__WHAT YOU ARE ASKED TO DO__: From the line containing "クリティカルヒット・パレード" through the last line of the material, copy every line exactly, both ends inclusive; do not copy pictures.
(PROVIDED RECORDS begins)
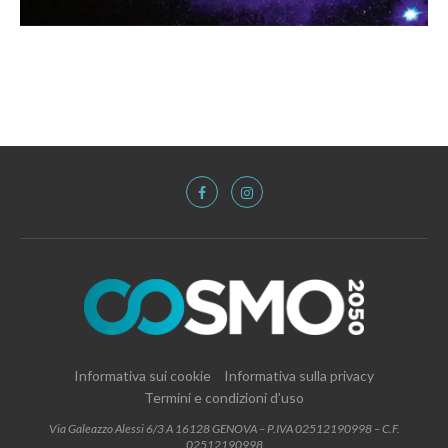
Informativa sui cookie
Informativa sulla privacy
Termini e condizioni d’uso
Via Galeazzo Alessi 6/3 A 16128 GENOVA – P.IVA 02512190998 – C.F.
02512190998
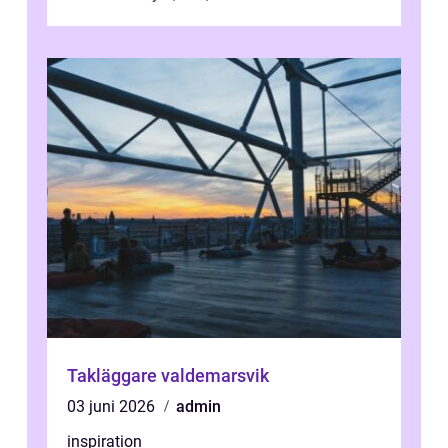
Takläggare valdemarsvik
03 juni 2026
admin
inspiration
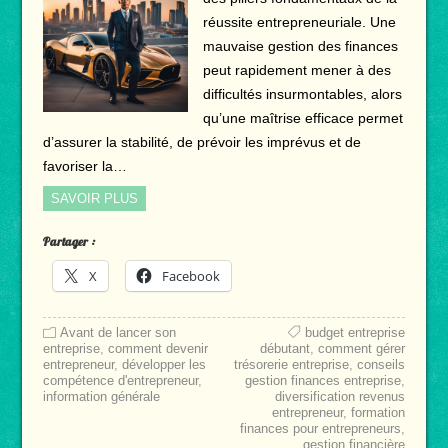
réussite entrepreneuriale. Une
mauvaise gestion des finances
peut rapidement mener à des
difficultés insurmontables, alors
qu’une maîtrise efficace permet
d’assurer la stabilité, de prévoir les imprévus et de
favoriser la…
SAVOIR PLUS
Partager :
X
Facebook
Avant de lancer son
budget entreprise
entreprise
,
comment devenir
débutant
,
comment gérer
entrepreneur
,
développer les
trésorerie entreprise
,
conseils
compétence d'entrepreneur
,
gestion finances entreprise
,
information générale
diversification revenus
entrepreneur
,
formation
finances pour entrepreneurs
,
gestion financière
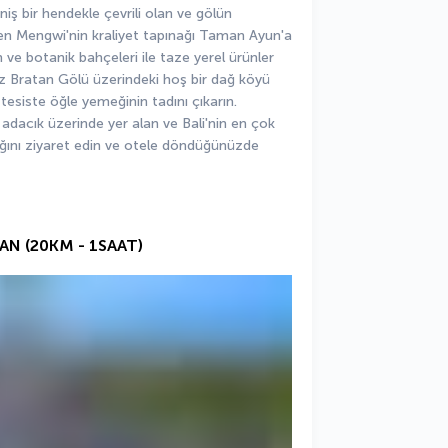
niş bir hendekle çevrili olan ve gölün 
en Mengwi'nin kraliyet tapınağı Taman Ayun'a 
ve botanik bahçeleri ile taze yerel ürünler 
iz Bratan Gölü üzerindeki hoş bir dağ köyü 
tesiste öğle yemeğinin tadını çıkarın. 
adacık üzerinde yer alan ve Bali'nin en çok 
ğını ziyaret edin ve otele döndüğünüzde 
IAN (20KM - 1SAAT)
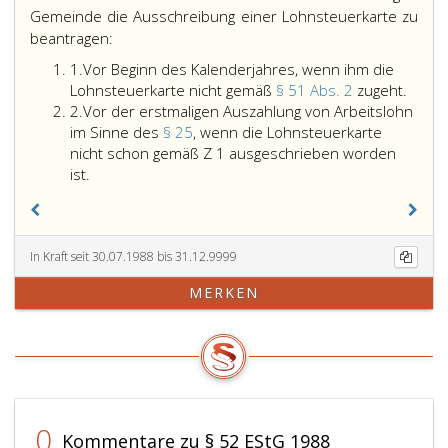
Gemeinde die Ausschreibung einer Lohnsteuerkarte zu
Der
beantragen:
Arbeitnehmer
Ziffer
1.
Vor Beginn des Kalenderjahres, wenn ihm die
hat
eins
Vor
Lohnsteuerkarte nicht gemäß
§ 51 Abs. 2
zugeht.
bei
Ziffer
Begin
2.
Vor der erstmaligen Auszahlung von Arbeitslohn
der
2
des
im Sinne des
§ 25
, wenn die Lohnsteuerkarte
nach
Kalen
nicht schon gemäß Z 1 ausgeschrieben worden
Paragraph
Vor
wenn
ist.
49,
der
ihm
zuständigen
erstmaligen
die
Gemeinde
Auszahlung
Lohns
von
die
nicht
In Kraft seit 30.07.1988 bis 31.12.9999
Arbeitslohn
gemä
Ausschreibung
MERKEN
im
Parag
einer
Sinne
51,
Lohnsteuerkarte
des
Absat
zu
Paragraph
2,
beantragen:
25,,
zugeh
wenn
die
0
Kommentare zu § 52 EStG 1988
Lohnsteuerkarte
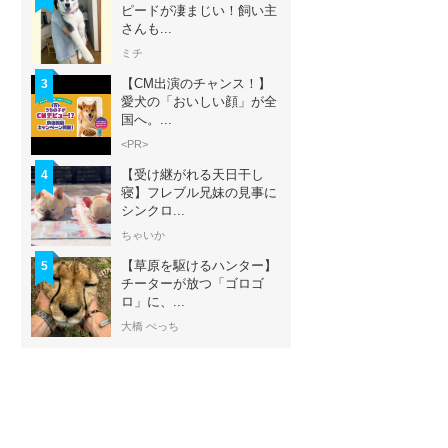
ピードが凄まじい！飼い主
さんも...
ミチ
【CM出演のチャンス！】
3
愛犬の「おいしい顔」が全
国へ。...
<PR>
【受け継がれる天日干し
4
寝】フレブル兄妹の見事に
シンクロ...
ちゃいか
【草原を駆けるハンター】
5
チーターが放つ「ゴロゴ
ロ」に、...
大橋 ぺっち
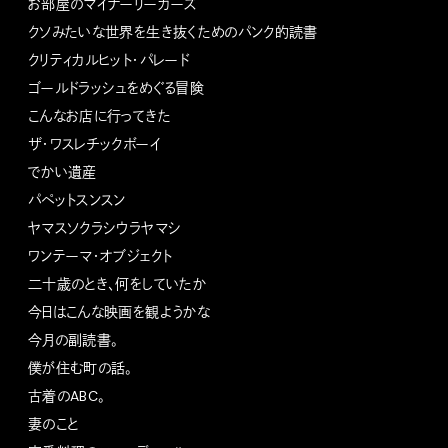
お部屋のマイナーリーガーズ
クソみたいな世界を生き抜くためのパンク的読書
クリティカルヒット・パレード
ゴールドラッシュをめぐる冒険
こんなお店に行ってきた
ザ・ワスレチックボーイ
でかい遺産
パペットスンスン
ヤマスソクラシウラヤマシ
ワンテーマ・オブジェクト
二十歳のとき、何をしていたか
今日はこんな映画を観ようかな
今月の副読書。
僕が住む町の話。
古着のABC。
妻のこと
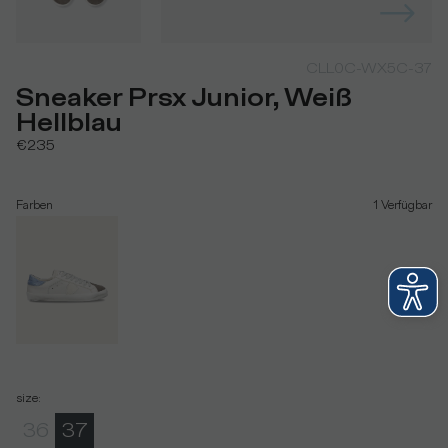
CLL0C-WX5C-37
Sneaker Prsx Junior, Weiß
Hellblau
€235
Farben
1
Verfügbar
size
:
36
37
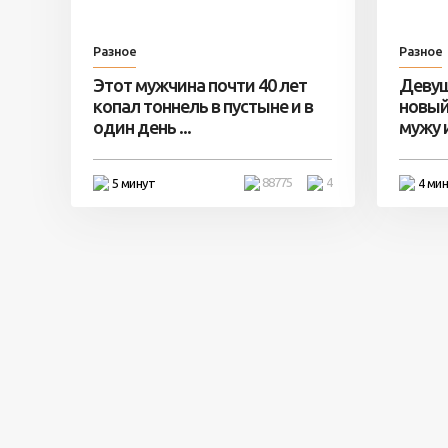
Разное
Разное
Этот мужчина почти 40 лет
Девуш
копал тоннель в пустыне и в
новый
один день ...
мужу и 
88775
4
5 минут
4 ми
(PROVIDED RECORDS ends)
__RESULT OF THIS EXERCISE__:
クリティカルヒット・パレード
ゴールドラッシュをめぐる冒険
こんなお店に行ってきた
ザ・ワスレチックボーイ
でかい遺産
パペットスンスン
ヤマスソクラシウラヤマシ
ワンテーマ・オブジェクト
二十歳のとき、何をしていたか
今日はこんな映画を観ようかな
今月の副読書。
僕が住む町の話。
古着のABC。
妻のこと
CLL0C-WX5C-37
Sneaker Prsx Junior, Weiß
Hellblau
€235
Farben
1
Verfügbar
size
:
36
37
Разное
Разное
Этот мужчина почти 40 лет
Девуш
копал тоннель в пустыне и в
новый
один день ...
мужу и 
88775
4
5 минут
4 ми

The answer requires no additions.